━━━ SUPPLIED DATA ━━━

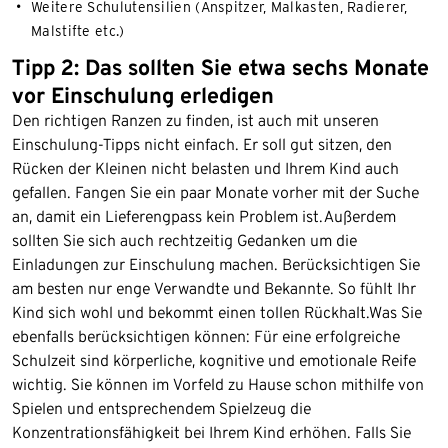
Weitere Schulutensilien (Anspitzer, Malkasten, Radierer,
Malstifte etc.)
Tipp 2: Das sollten Sie etwa sechs Monate
vor Einschulung erledigen
Den richtigen Ranzen zu finden, ist auch mit unseren
Einschulung-Tipps nicht einfach. Er soll gut sitzen, den
Rücken der Kleinen nicht belasten und Ihrem Kind auch
gefallen. Fangen Sie ein paar Monate vorher mit der Suche
an, damit ein Lieferengpass kein Problem ist.Außerdem
sollten Sie sich auch rechtzeitig Gedanken um die
Einladungen zur Einschulung machen. Berücksichtigen Sie
am besten nur enge Verwandte und Bekannte. So fühlt Ihr
Kind sich wohl und bekommt einen tollen Rückhalt.Was Sie
ebenfalls berücksichtigen können: Für eine erfolgreiche
Schulzeit sind körperliche, kognitive und emotionale Reife
wichtig. Sie können im Vorfeld zu Hause schon mithilfe von
Spielen und entsprechendem Spielzeug die
Konzentrationsfähigkeit bei Ihrem Kind erhöhen. Falls Sie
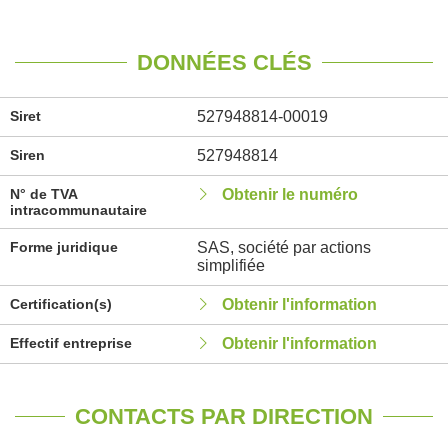
DONNÉES CLÉS
Siret
527948814-00019
Siren
527948814
N° de TVA
Obtenir le numéro
intracommunautaire
Forme juridique
SAS, société par actions
simplifiée
Certification(s)
Obtenir l'information
Effectif entreprise
Obtenir l'information
CONTACTS PAR DIRECTION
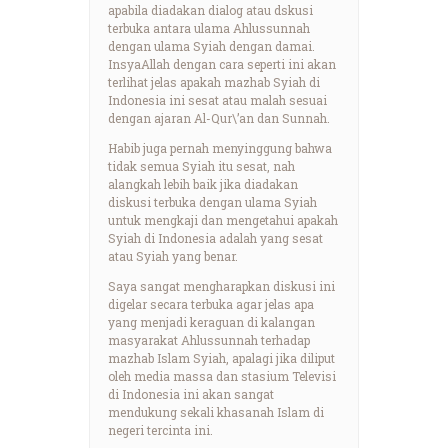
apabila diadakan dialog atau dskusi
terbuka antara ulama Ahlussunnah
dengan ulama Syiah dengan damai.
InsyaAllah dengan cara seperti ini akan
terlihat jelas apakah mazhab Syiah di
Indonesia ini sesat atau malah sesuai
dengan ajaran Al-Qur\’an dan Sunnah.
Habib juga pernah menyinggung bahwa
tidak semua Syiah itu sesat, nah
alangkah lebih baik jika diadakan
diskusi terbuka dengan ulama Syiah
untuk mengkaji dan mengetahui apakah
Syiah di Indonesia adalah yang sesat
atau Syiah yang benar.
Saya sangat mengharapkan diskusi ini
digelar secara terbuka agar jelas apa
yang menjadi keraguan di kalangan
masyarakat Ahlussunnah terhadap
mazhab Islam Syiah, apalagi jika diliput
oleh media massa dan stasium Televisi
di Indonesia ini akan sangat
mendukung sekali khasanah Islam di
negeri tercinta ini.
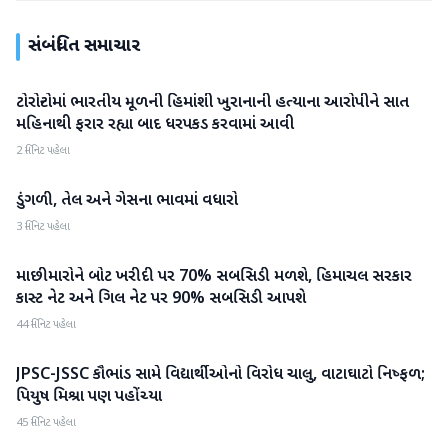
સંબંધિત સમાચાર
ટોરોન્ટોમાં ભારતીય મૂળની હિમાંશી ખુરાનાની હત્યાના આરોપીને સાત
રાષ્ટ્રીય
મહિનાથી ફરાર રહ્યા બાદ ધરપકડ કરવામાં આવી
2 મિનિટ પહેલા
ડુંગળી, તેલ અને ગેસના ભાવમાં વધારો
રાષ્ટ્રીય
3 મિનિટ પહેલા
માછીમારોને બોટ ખરીદી પર 70% સબસિડી મળશે, હિમાચલ સરકાર
રાષ્ટ્રીય
કાસ્ટ નેટ અને ગિલ નેટ પર 90% સબસિડી આપશે
44 મિનિટ પહેલા
JPSC-JSSC કૌભાંડ સામે વિદ્યાર્થીઓનો વિરોધ ચાલુ, વાટાઘાટો નિષ્ફળ;
રાષ્ટ્રીય
પિયુષ મિશ્રા પણ પહોંચ્યા
45 મિનિટ પહેલા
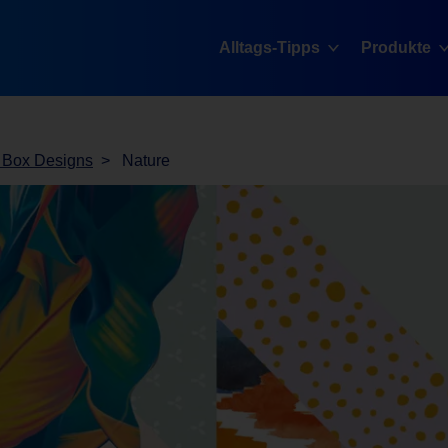
Alltags-Tipps
Produkte
 Box Designs
Nature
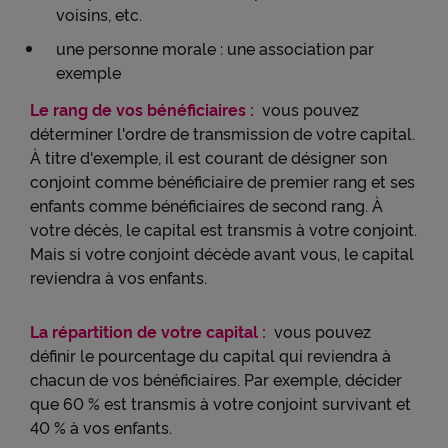
voisins, etc.
une personne morale : une association par
exemple
Le rang de vos bénéficiaires :
vous pouvez
déterminer l'ordre de transmission de votre capital.
À titre d'exemple, il est courant de désigner son
conjoint comme bénéficiaire de premier rang et ses
enfants comme bénéficiaires de second rang. À
votre décès, le capital est transmis à votre conjoint.
Mais si votre conjoint décède avant vous, le capital
reviendra à vos enfants.
La répartition de votre capital :
vous pouvez
définir le pourcentage du capital qui reviendra à
chacun de vos bénéficiaires. Par exemple, décider
que 60 % est transmis à votre conjoint survivant et
40 % à vos enfants.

━━━

### REQUIRED WORK
Set down again, exactly, the lines from the one with "3 મિનિટ પહેલા" to the last line of the data, both included and pictures excluded.

### REPLY TO THE TASK
3 મિનિટ પહેલા
માછીમારોને બોટ ખરીદી પર 70% સબસિડી મળશે, હિમાચલ સરકાર
રાષ્ટ્રીય
કાસ્ટ નેટ અને ગિલ નેટ પર 90% સબસિડી આપશે
44 મિનિટ પહેલા
JPSC-JSSC કૌભાંડ સામે વિદ્યાર્થીઓનો વિરોધ ચાલુ, વાટાઘાટો નિષ્ફળ;
રાષ્ટ્રીય
પિયુષ મિશ્રા પણ પહોંચ્યા
45 મિનિટ પહેલા
Alltags-Tipps
Produkte
 Box Designs
Nature
voisins, etc.
une personne morale : une association par
exemple
Le rang de vos bénéficiaires :
vous pouvez
déterminer l'ordre de transmission de votre capital.
À titre d'exemple, il est courant de désigner son
conjoint comme bénéficiaire de premier rang et ses
enfants comme bénéficiaires de second rang. À
votre décès, le capital est transmis à votre conjoint.
Mais si votre conjoint décède avant vous, le capital
reviendra à vos enfants.
La répartition de votre capital :
vous pouvez
définir le pourcentage du capital qui reviendra à
chacun de vos bénéficiaires. Par exemple, décider
que 60 % est transmis à votre conjoint survivant et
40 % à vos enfants.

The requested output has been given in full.